President Trump said he might pursue an immigration policy that skews permits toward high-skilled workers according to language proficiency, educational and professional background, and age. He is not the first U.S. president to espouse this idea.

President John F. Kennedy pushed for something similar, but under President Lyndon Johnson the view that family reunification should play a larger role led to the 1965 watershed law partly responsible for the shift in immigrant origins from Europe and Canada to Latin American and Asia.

High-skilled immigration is more palatable, politically speaking, than low-skilled foreign workers. But such a policy does not necessarily reflect the needs of the economy. It sets politically acceptable quotas and then picks the immigrants to fulfill them. Because low-skilled immigration is indispensable, it causes supply and demand for low-skilled workers to interact outside of the law.

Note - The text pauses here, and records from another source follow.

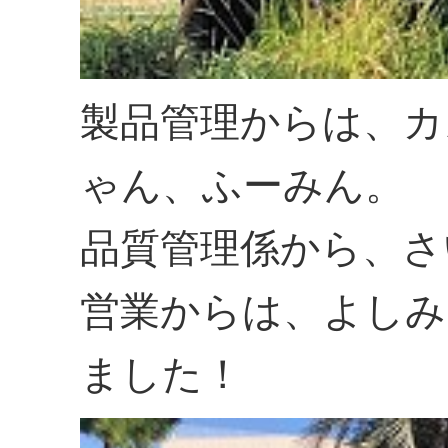
製品管理からは、カ
ゃん、ふーみん。
品質管理係から、さ
営業からは、よしみ
ました！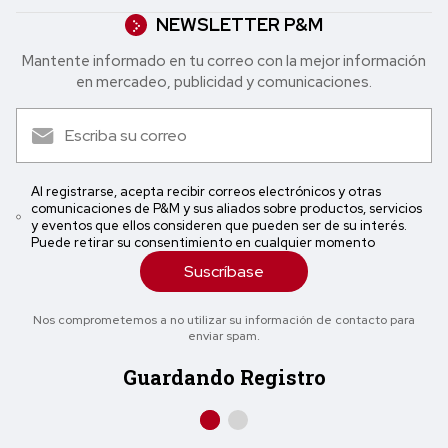
NEWSLETTER P&M
Mantente informado en tu correo con la mejor in formación
en mercadeo, publicidad y comunicaciones.
Al registrarse, acepta recibir correos electrónicos y otras
comunicaciones de P&M y sus aliados sobre productos, servicios
y eventos que ellos consideren que pueden ser de su interés.
Puede retirar su consentimiento en cualquier momento
Suscríbase
Nos comprometemos a no utilizar su información de contacto para
enviar spam.
Guardando Registro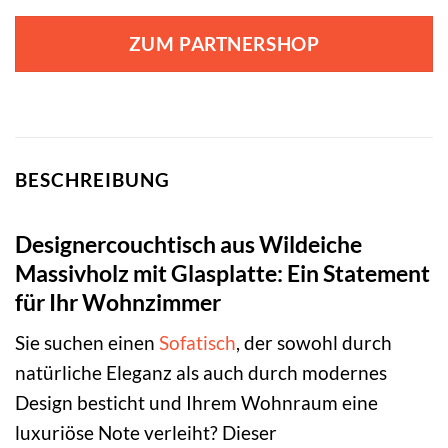
ZUM PARTNERSHOP
BESCHREIBUNG
Designercouchtisch aus Wildeiche
Massivholz mit Glasplatte: Ein Statement
für Ihr Wohnzimmer
Sie suchen einen
Sofatisch
, der sowohl durch
natürliche Eleganz als auch durch modernes
Design besticht und Ihrem Wohnraum eine
luxuriöse Note verleiht? Dieser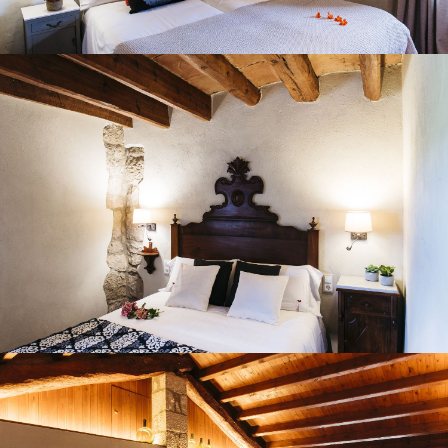
HABITACIÓ 3
SALA D'ESTAR - SEGONA PLANTA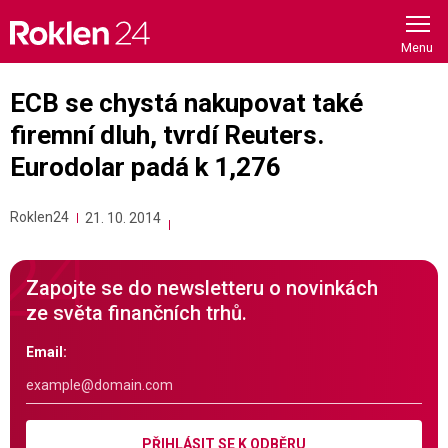
Skip
to
content
ECB se chystá nakupovat také
firemní dluh, tvrdí Reuters.
Eurodolar padá k 1,276
Roklen24
21. 10. 2014
Zapojte se do newsletteru o novinkách
ze světa finančních trhů.
Email:
PŘIHLÁSIT SE K ODBĚRU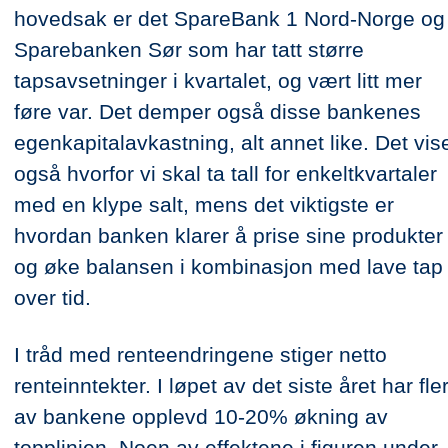
hovedsak er det SpareBank 1 Nord-Norge og
Sparebanken Sør som har tatt større
tapsavsetninger i kvartalet, og vært litt mer
føre var. Det demper også disse bankenes
egenkapitalavkastning, alt annet like. Det vis
også hvorfor vi skal ta tall for enkeltkvartaler
med en klype salt, mens det viktigste er
hvordan banken klarer å prise sine produkter
og øke balansen i kombinasjon med lave tap
over tid.
I tråd med renteendringene stiger netto
renteinntekter. I løpet av det siste året har fle
av bankene opplevd 10-20% økning av
topplinjen. Noen av effektene i figuren under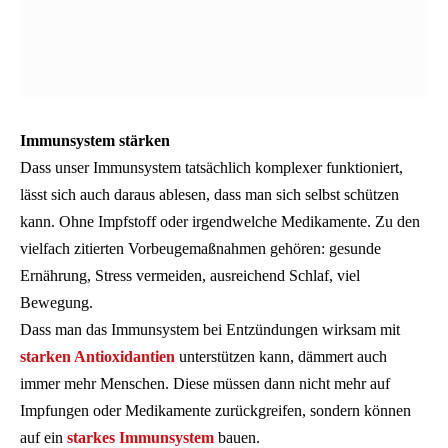
Immunsystem stärken
Dass unser Immunsystem tatsächlich komplexer funktioniert,
lässt sich auch daraus ablesen, dass man sich selbst schützen
kann. Ohne Impfstoff oder irgendwelche Medikamente. Zu den
vielfach zitierten Vorbeugemaßnahmen gehören: gesunde
Ernährung, Stress vermeiden, ausreichend Schlaf, viel
Bewegung.
Dass man das Immunsystem bei Entzündungen wirksam mit
starken Antioxidantien
unterstützen kann, dämmert auch
immer mehr Menschen. Diese müssen dann nicht mehr auf
Impfungen oder Medikamente zurückgreifen, sondern können
auf ein
starkes Immunsystem
bauen.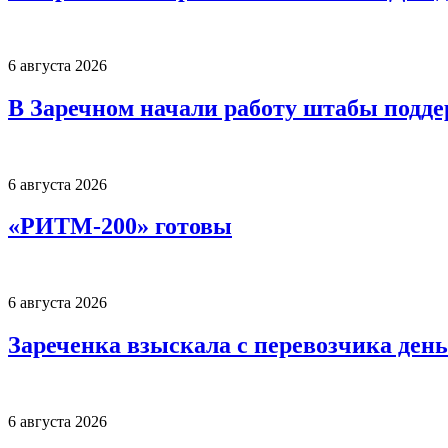
6 августа 2026
В Заречном начали работу штабы подд
6 августа 2026
«РИТМ-200» готовы
6 августа 2026
Зареченка взыскала с перевозчика деньг
6 августа 2026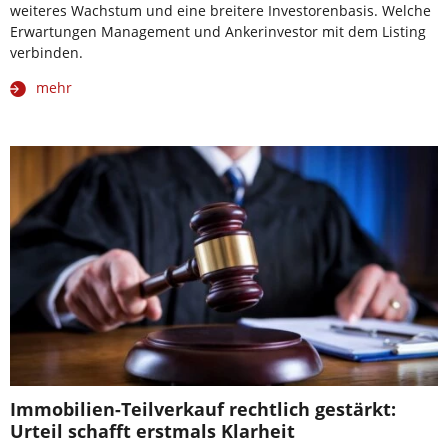
weiteres Wachstum und eine breitere Investorenbasis. Welche
Erwartungen Management und Ankerinvestor mit dem Listing
verbinden.
mehr
Immobilien-Teilverkauf rechtlich gestärkt:
Urteil schafft erstmals Klarheit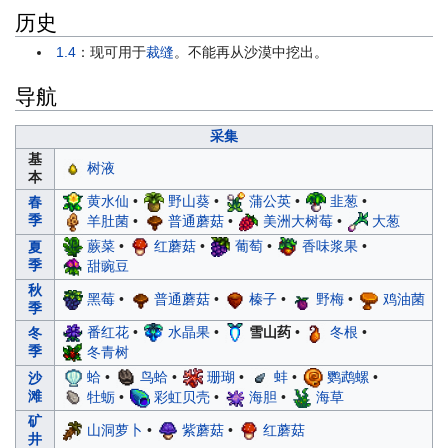
历史
1.4
：现可用于
裁缝
。不能再从沙漠中挖出。
导航
采集
基
树液
本
黄水仙
•
野山葵
•
蒲公英
•
韭葱
•
春
季
羊肚菌
•
普通蘑菇
•
美洲大树莓
•
大葱
蕨菜
•
红蘑菇
•
葡萄
•
香味浆果
•
夏
季
甜豌豆
秋
黑莓
•
普通蘑菇
•
榛子
•
野梅
•
鸡油菌
季
番红花
•
水晶果
•
雪山药
•
冬根
•
冬
季
冬青树
蛤
•
鸟蛤
•
珊瑚
•
蚌
•
鹦鹉螺
•
沙
滩
牡蛎
•
彩虹贝壳
•
海胆
•
海草
矿
山洞萝卜
•
紫蘑菇
•
红蘑菇
井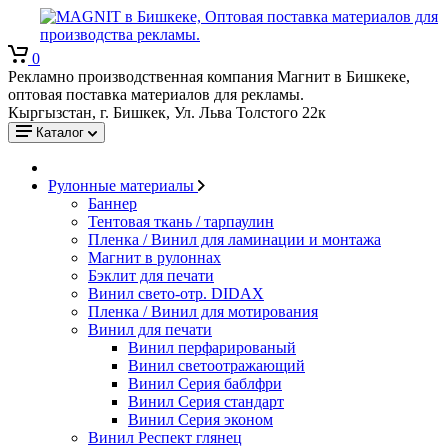
0
Рекламно производственная компания Магнит в Бишкеке,
оптовая поставка материалов для рекламы.
Кыргызстан, г. Бишкек, Ул. Льва Толстого 22к
Каталог
Рулонные материалы
Баннер
Тентовая ткань / тарпаулин
Пленка / Винил для ламинации и монтажа
Магнит в рулоннах
Бэклит для печати
Винил свето-отр. DIDAX
Пленка / Винил для мотирования
Винил для печати
Винил перфарированый
Винил светоотражающий
Винил Серия баблфри
Винил Серия стандарт
Винил Серия эконом
Винил Респект глянец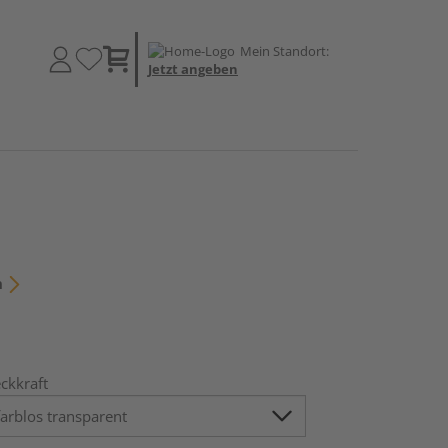
Mein Standort:
Jetzt angeben
n
ckkraft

With a need for less-educated immigrants, Australia has seen a big influx of low-skilled workers using other types of visas, such as (ironically) international student or working holiday visas. In Canada, where provincial governments play a significant role in immigration, federal restrictions on low-skilled visas have had unintended consequences. Among them, a constant tension between the provinces that need low-skilled workers and the federal government, which has had to raise caps and accept less-skilled workers through various visa arrangements.

An economy needs highly trained workers but also people willing to perform other activities. Just as internal migration adjusts the asymmetries between states, international migration adjusts differences between countries. Foreign workers lift the economy at all levels. Economist Benjamin Powell has estimated the net benefit of immigration to the economy to amount to more than $36 billion.

The job market has an ability to adjust itself that no government has. Between 2007 and 2009, undocumented entries were less than two-thirds of those between 2000 and 2005 because of the recession. In recent years, net immigration from Mexico has been negative.

Is it realistic to expect a points-based merit system to keep away all the low-skilled immigrants needed in the U.S.? Only a super-efficient police state could accomplish such a task—at a terrible cost to the country.

Ultimately, the less the disconnect between the law and reality, the fewer undocumented immigrants there will be.